Por que as casas são vendidas por 1 euro?
- De acordo com informações do projeto Case 1 Euro, nas últimas décadas, muitos moradores deixaram a região de Mussomeli e se mudaram para grandes centros urbanos. Esse êxodo rural fez com que muitas casas que pertenciam a parentes mais velhos ou falecidos ficassem vazias;
Por acaso, Rubia foi uma das brasileiras pioneiras nessa toada. Imersa nas reformas nesses quase cinco anos, ela diz já ter ajudado diretamente e indiretamente mais de 150 pessoas a conseguirem comprar casarões por projetos do tipo. Sua filha, por exemplo, comprou uma residência ao lado de uma das suas. “Hoje meus vizinhos daqui [Califórnia] são também meus vizinhos em Sicília”, brinca.
O que você precisa saber para ter uma casa de um euro
Com base na experiência de Rubia e em informações oficiais, o Terra preparou uma lista do que o brasileiro precisa saber e fazer para conseguir se juntar ao grupo dos compradores de casas de um euro na Sicília. Confira as dicas:
1. Nada é feito pela internet
Para participar do projeto é preciso ir até o local. Para isso, o primeiro passo é entrar em contato com a prefeitura de Mussomeli e verificar a disponibilidade de visitas às casas que fazem parte do projeto. Lá, pessoalmente, a pessoa visita os locais, fica por dentro de todos os detalhes dos edifícios e consegue ter noção do quanto terá que investir para reformar o espaço.
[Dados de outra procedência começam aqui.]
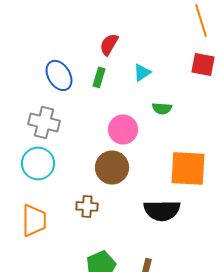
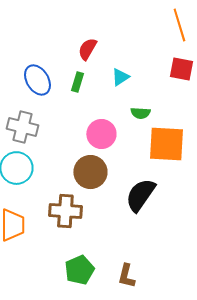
orange square: (188, 168) -> (166, 144), moved
brown cross: (87, 206) -> (65, 211), size x1.5
black semicircle: (162, 210) -> (140, 195), moved, turned 126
Depois de escolher a casa histórica, é preciso preencher um modelo de solicitação de compra e dar início ao processo de aquisição. A dica de Rubia é que a pessoa faça sua ‘busca pessoal’ sobre o projeto e se planeje para dar o primeiro passo - ou o primeiro ‘voo’.
“É um fenômeno global. Tem gente do mundo todo indo para aquela cidade e escolhendo suas casas, escolhendo outras formas de viverem.”
Em Mussomeli, a agência autorizada para cuidar do processo é a Case 1 Euro. No site, com informações disponibilizadas em inglês, é possível conferir mais detalhes do trâmite. Lá também são disponibilizadas algumas fotos de casas disponíveis por um euro.
2. Casa é gratuita, mas a documentação não
O ‘um euro’ é simbólico. Mas, apesar de a casa ser gratuita, tudo que está associado à sua documentação tem um curto.
De acordo com a experiência de Rúbia, é preciso pagar 500 euros - equivalente a cerca de R$ 2.600 - aos agentes imobiliários para cada casa escolhida. Esse valor é para que eles preparem toda a documentação da casa e organizem a parte burocrática da compra do imóvel.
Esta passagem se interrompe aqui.